A skeptical move of my own
In my post this morning on Montaigne, I speculated about why Montaigne ended the essay as he did, with a vivid picture of slaughter and lack of compassion. The choice to end the essay with an example, especially after he had seemingly just reached a conclusion, puzzled me. My suggestion was that he aimed to provoke a particular reaction, sadness, that primed the reader for the next essay, “Of Sadness”.
I do not want to retract that hypothesis. But I do want to qualify it in light of further reflection on the essay. For just preceding the example is the conclusion of the essay, the moral, and that moral is precisely that “it is hard to found any constant and uniform judgment” on man. This should provide some pause about my hypothesis. Montaigne has just shown us by example how distinct techniques may provoke the same response: both obsequiousness and stubbornness may, for example, elicit mercy. And he has further shown us how the same technique performed on different people may bring about entirely contrary reactions. Indeed, the example of Alexander that ends the essay shows exactly this.
So it is then a bit strange to suggest that Montaigne’s choice about how to end the essay is an attempt to cause a particular feeling in his readers. The very skepticism the essay attempts to establish undercuts any such attempt. I can certainly say that his choice worked that way in my case, but it would be quite disrespectful to the essay to generalize my case and make it Montaigne’s intention. Montaigne cannot predict and control that accurately his reader’s path through the Essays.
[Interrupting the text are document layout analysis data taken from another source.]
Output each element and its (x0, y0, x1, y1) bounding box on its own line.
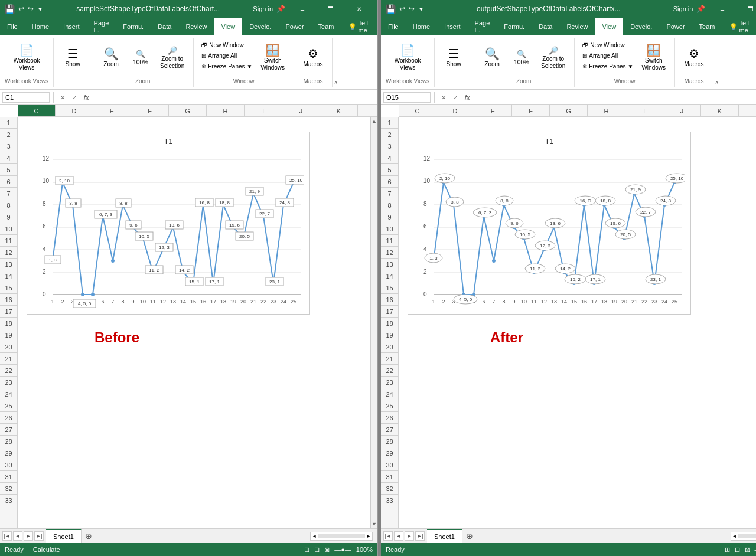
right-save-icon[interactable]: 💾 (386, 4, 396, 14)
left-row-9[interactable]: 9 (0, 211, 17, 223)
left-undo-icon[interactable]: ↩ (18, 5, 24, 13)
left-scroll-up[interactable]: ▲ (372, 118, 377, 124)
left-tab-team[interactable]: Team (311, 18, 341, 35)
right-show-btn[interactable]: ☰ Show (439, 40, 468, 76)
left-new-window-btn[interactable]: 🗗 New Window (198, 40, 255, 50)
left-close-btn[interactable]: ✕ (346, 0, 373, 18)
left-row-16[interactable]: 16 (0, 294, 17, 306)
right-row-10[interactable]: 10 (381, 223, 398, 235)
right-row-9[interactable]: 9 (381, 211, 398, 223)
right-row-12[interactable]: 12 (381, 247, 398, 259)
right-maximize-btn[interactable]: 🗖 (737, 0, 756, 18)
right-status-pagebreak-icon[interactable]: ⊠ (745, 546, 750, 554)
left-sheet-nav-prev[interactable]: ◄ (13, 531, 22, 541)
left-formula-input[interactable] (94, 94, 375, 101)
right-sheet-tab-1[interactable]: Sheet1 (427, 529, 462, 544)
right-hscroll-thumb[interactable] (738, 534, 756, 538)
left-row-8[interactable]: 8 (0, 199, 17, 211)
left-row-11[interactable]: 11 (0, 235, 17, 247)
right-col-g[interactable]: G (550, 105, 588, 116)
right-row-28[interactable]: 28 (381, 436, 398, 447)
left-customize-icon[interactable]: ▼ (37, 6, 43, 12)
left-row-30[interactable]: 30 (0, 459, 17, 471)
right-cancel-icon[interactable]: ✕ (438, 92, 449, 103)
left-hscroll[interactable]: ◄ ► (310, 532, 373, 541)
right-name-box[interactable] (383, 92, 431, 103)
right-tab-file[interactable]: File (381, 18, 406, 35)
left-status-zoom-slider[interactable]: —●— (334, 546, 351, 553)
left-col-j[interactable]: J (282, 105, 320, 116)
left-row-22[interactable]: 22 (0, 365, 17, 377)
right-tab-review[interactable]: Review (559, 18, 595, 35)
left-tab-pagel[interactable]: Page L. (87, 18, 116, 35)
right-row-23[interactable]: 23 (381, 377, 398, 388)
right-ribbon-collapse-btn[interactable]: ∧ (715, 79, 719, 86)
right-row-2[interactable]: 2 (381, 129, 398, 140)
right-row-14[interactable]: 14 (381, 270, 398, 282)
left-maximize-btn[interactable]: 🗖 (317, 0, 344, 18)
left-row-20[interactable]: 20 (0, 341, 17, 353)
left-row-27[interactable]: 27 (0, 424, 17, 436)
right-tab-data[interactable]: Data (532, 18, 559, 35)
right-pin-icon[interactable]: 📌 (696, 5, 705, 13)
right-col-d[interactable]: D (436, 105, 474, 116)
left-redo-icon[interactable]: ↪ (28, 5, 34, 13)
left-row-17[interactable]: 17 (0, 306, 17, 318)
right-undo-icon[interactable]: ↩ (399, 5, 405, 13)
left-row-4[interactable]: 4 (0, 152, 17, 164)
right-sheet-add-btn[interactable]: ⊕ (462, 529, 477, 544)
right-sheet-nav-prev[interactable]: ◄ (394, 531, 403, 541)
left-row-14[interactable]: 14 (0, 270, 17, 282)
right-new-window-btn[interactable]: 🗗 New Window (579, 40, 636, 50)
left-status-pagebreak-icon[interactable]: ⊠ (324, 546, 330, 554)
left-sheet-add-btn[interactable]: ⊕ (82, 529, 96, 544)
right-status-cell-mode-icon[interactable]: ⊞ (725, 546, 730, 554)
left-row-24[interactable]: 24 (0, 388, 17, 400)
left-col-e[interactable]: E (93, 105, 131, 116)
right-row-32[interactable]: 32 (381, 483, 398, 495)
right-row-16[interactable]: 16 (381, 294, 398, 306)
right-row-17[interactable]: 17 (381, 306, 398, 318)
right-row-30[interactable]: 30 (381, 459, 398, 471)
left-sheet-nav-next[interactable]: ► (24, 531, 33, 541)
left-ribbon-collapse-btn[interactable]: ∧ (334, 79, 338, 86)
left-tab-develo[interactable]: Develo. (242, 18, 278, 35)
left-name-box[interactable] (2, 92, 50, 103)
left-hscroll-left[interactable]: ◄ (312, 534, 317, 539)
right-arrange-all-btn[interactable]: ⊞ Arrange All (579, 51, 636, 61)
left-hscroll-thumb[interactable] (318, 534, 365, 538)
left-row-15[interactable]: 15 (0, 282, 17, 294)
right-row-33[interactable]: 33 (381, 495, 398, 506)
right-confirm-icon[interactable]: ✓ (450, 92, 461, 103)
left-arrange-all-btn[interactable]: ⊞ Arrange All (198, 51, 255, 61)
right-col-f[interactable]: F (512, 105, 550, 116)
right-workbook-views-btn[interactable]: 📄 WorkbookViews (390, 40, 425, 76)
right-row-18[interactable]: 18 (381, 318, 398, 329)
left-tab-formu[interactable]: Formu. (116, 18, 151, 35)
left-signin[interactable]: Sign in (253, 5, 273, 12)
left-col-i[interactable]: I (245, 105, 282, 116)
right-row-20[interactable]: 20 (381, 341, 398, 353)
left-workbook-views-btn[interactable]: 📄 WorkbookViews (9, 40, 44, 76)
left-macros-btn[interactable]: ⚙ Macros (299, 40, 327, 76)
right-row-1[interactable]: 1 (381, 117, 398, 129)
left-row-18[interactable]: 18 (0, 318, 17, 329)
left-hscroll-right[interactable]: ► (366, 534, 371, 539)
left-row-23[interactable]: 23 (0, 377, 17, 388)
right-row-11[interactable]: 11 (381, 235, 398, 247)
right-row-27[interactable]: 27 (381, 424, 398, 436)
left-cancel-icon[interactable]: ✕ (57, 92, 68, 103)
left-col-g[interactable]: G (169, 105, 207, 116)
left-row-13[interactable]: 13 (0, 259, 17, 270)
left-status-cell-mode-icon[interactable]: ⊞ (304, 546, 309, 554)
right-row-19[interactable]: 19 (381, 329, 398, 341)
left-row-32[interactable]: 32 (0, 483, 17, 495)
right-row-3[interactable]: 3 (381, 140, 398, 152)
right-tab-formu[interactable]: Formu. (497, 18, 532, 35)
left-tab-file[interactable]: File (0, 18, 25, 35)
left-col-k[interactable]: K (320, 105, 358, 116)
left-row-19[interactable]: 19 (0, 329, 17, 341)
left-col-h[interactable]: H (207, 105, 245, 116)
left-sheet-tab-1[interactable]: Sheet1 (46, 529, 82, 544)
left-row-1[interactable]: 1 (0, 117, 17, 129)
But, as I said, I do not wish to retract my hypothesis, but rather merely qualify it. We can understand what Montaigne is doing by considering the preface “To the Reader”, in which Montaigne describes the book as work on himself. So what I want to suggest now is that Montaigne is attempting to produce an effect in himself, using a technique based on his own self-understanding. Remember that he self-identifies as someone more prone to compassionate mercy than esteeming mercy—thus a sad image such as he presents is likely to impact him in the right way.
Seen as an attempt by Montaigne to provoke an effect in himself, then, we can understand the strange conclusion to his first essay. That it had the same effect in me is a fortuitous coincidence—or a clear source of interpretive bias. I am not competent to say which.